Simplicity may be the key, but it’s a constant struggle with the vanguard of broadcast technology bursting boundaries almost daily. The onslaught of new platforms, and the resurgence of that most desirable of geek-chic accoutrements, 3D, is difficult enough for the average consumer to keep track of. And an imminent emphasis on standards means that test and measurement pros need to be more savvy than ever. “Outside the US there will be some changes in the standards – at least I hope so – because currently most of the US is using TR100290, which is a great standard that started out well,” says Bachofen.

“The problem is that it’s not very granular. That means that it’s either good or bad. From an implementation perspective there can be so many things wrong because digitalisation is so complex, and a lot of things can happen,” adds Bachofen. “So what the EPR Standards are looking at is ‘how can we have more granularity?’ We here in the US have implemented some of those granularities, and are trying to influence the standards outside the US. It helps service providers identify the problem in a certain location, faster. And usually they won’t get disturbed by false alarms.”

Bachofen also admits that mobile anaylsis will become more of an issue in the next 12 months. Samuel Fleischhacker claims that Thomson is more concerned with the move to IP technology than 3D, which is still in its infancy. “Today for test and measurement we don’t focus on 3D,” he says. “We are essentially focusing on the good integration of our solutions to address the IP head-end market. Even though it’s a process which began many years ago, in the application for head-end, for terrestrial, we still use ISI interfaces. But they are progressively switching from ISI (Integral Satcom Initiative) technology to IP technology. And our idea is to have a good solution to help them migrate from ISI to IP.”

Video on demand is another tricky path for test and measurement firms to tread, with different expectations held by operators for each project. Fleischhacker insists that it is the multitude of formats offered to the customer which presents the most problems. “I need a tool which looks inside the file and say that it is the correct encoding system, the correct resolution, that no audio is missing and the duration of the film is ok,” he says.

Video on demand, HD, 3D and the emergence of IP broadcasting, are becoming increasingly important formats and mediums for firms to deal with in the Middle East. But what do experts feel are the major issues facing the test and measurement industry in the coming months?

“Scalability is going to be an issue, because if you are a fast-growing region, and you’ve got a lot of subscribers with competition coming in, I think that what the region will face is scalability,” argues Bachofen. “There’s a big distribution issue too, because it’s not a small region by any means. Even if you go to the UAE it’s not small, it’s very distributed.
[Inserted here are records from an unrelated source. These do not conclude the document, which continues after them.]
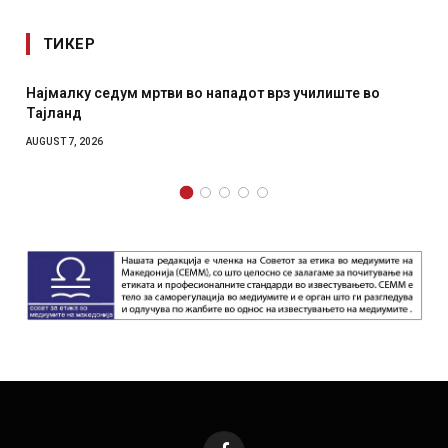
ТИКЕР
дум мртви во нападот врз училиште во
СОЗИС: Украинц
отколку на Зел
AUGUST 7, 2026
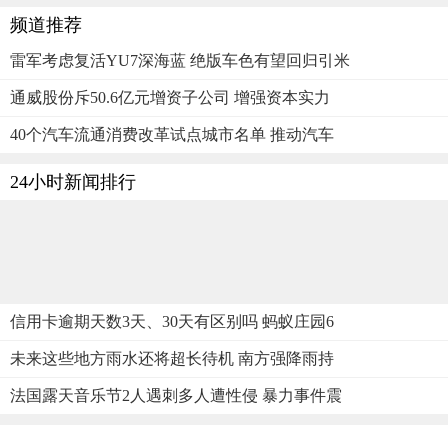
频道推荐
雷军考虑复活YU7深海蓝 绝版车色有望回归引米
通威股份斥50.6亿元增资子公司 增强资本实力
40个汽车流通消费改革试点城市名单 推动汽车
24小时新闻排行
信用卡逾期天数3天、30天有区别吗 蚂蚁庄园6
未来这些地方雨水还将超长待机 南方强降雨持
法国露天音乐节2人遇刺多人遭性侵 暴力事件震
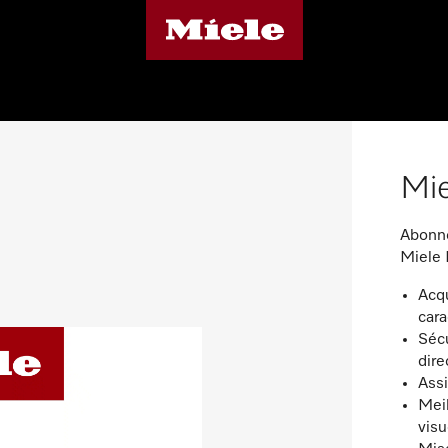
Mi
Abonne
Miele 
Acqu
cara
Sécu
dire
Assi
Mei
vis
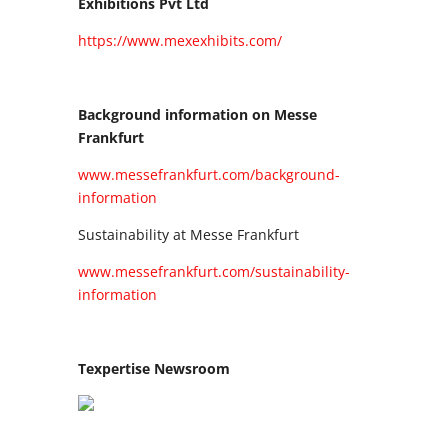
Exhibitions Pvt Ltd
https://www.mexexhibits.com/
Background information on Messe
Frankfurt
www.messefrankfurt.com/background-
information
Sustainability at Messe Frankfurt
www.messefrankfurt.com/sustainability-
information
Texpertise Newsroom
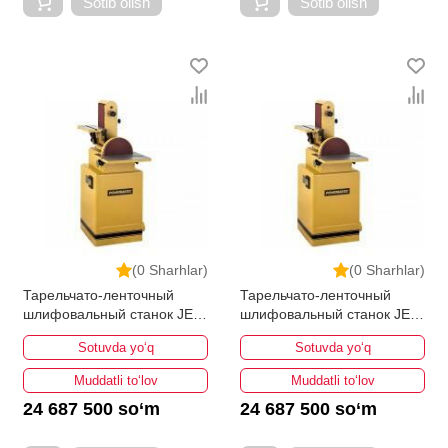
Sotib olish
Sotib olish
(0 Sharhlar)
(0 Sharhlar)
Тарельчато-ленточный
Тарельчато-ленточный
шлифовальный станок JET
шлифовальный станок JET
Powermatic 31A
Powermatic 31A
Sotuvda yo‘q
Sotuvda yo‘q
Muddatli to‘lov
Muddatli to‘lov
24 687 500 so‘m
24 687 500 so‘m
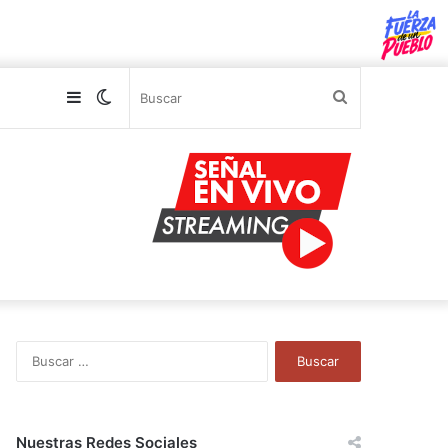
Sidebar
Switch
Buscar
skin
B
u
s
c
a
Nuestras Redes Sociales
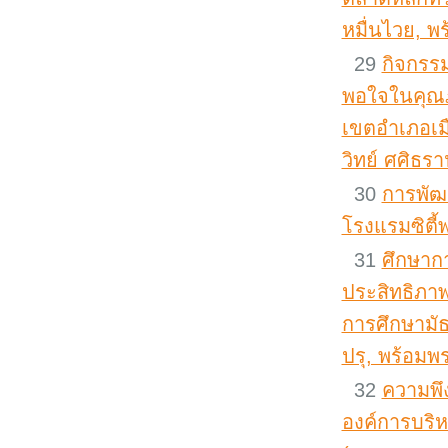
หมื่นไวย, พร
29
กิจกรรม
พอใจในคุณภ
เขตอำเภอเมือ
วิทย์ ศศิธรา
30
การพัฒ
โรงแรมซิตี้
31
ศึกษาก
ประสิทธิภา
การศึกษามั
ปรุ, พร้อมพ
32
ความพึ
องค์การบริ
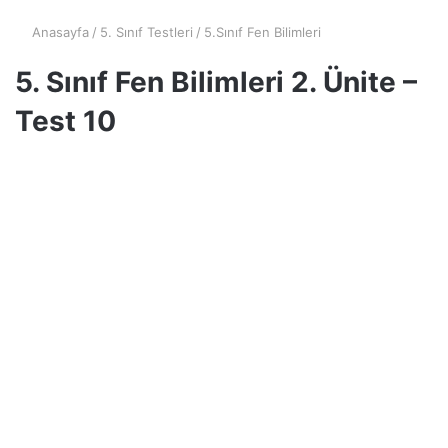
Anasayfa
/
5. Sınıf Testleri
/
5.Sınıf Fen Bilimleri
5. Sınıf Fen Bilimleri 2. Ünite –
Test 10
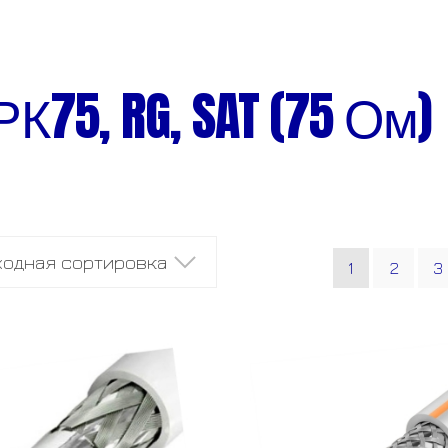
РК75, RG, SAT (75 Ом)
1
2
3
It’s not like Switzerland, where I’m from: a tiny country in the middle of Europe.”

Yet Bachofen concedes that the two nations have their diversity in language in common, thus pushing issues like subtitling to the fore. “In terms of closed captions, there are language issues in the Middle East that have to be addressed,” agrees Carl Dempsey. “Years ago I’d say that the Middle East was playing catch-up. I don’t think that’s the case anymore. They’re building state-of-the-art facilities, and I don’t think there’s the sort of latency as before.”

Fleischhacker insists that the Middle East is no different to the rest of the planet in terms of the issues facing the industry, and believes that the future is more a case of smooting out the broadcast transitions being made right now. “It’s a worldwide problem, with the transition from ISI systems to IP systems.

“The second one is to be able to manage our product for the transition from SD to HD and from MPEG-2 to H.264/MPEG-4,” he says. One thing’s for certain: with the rise of technology, importance of standards and burgeoning expat communities, test and measurement in the Middle East can look forward to a busy and challenging 2011.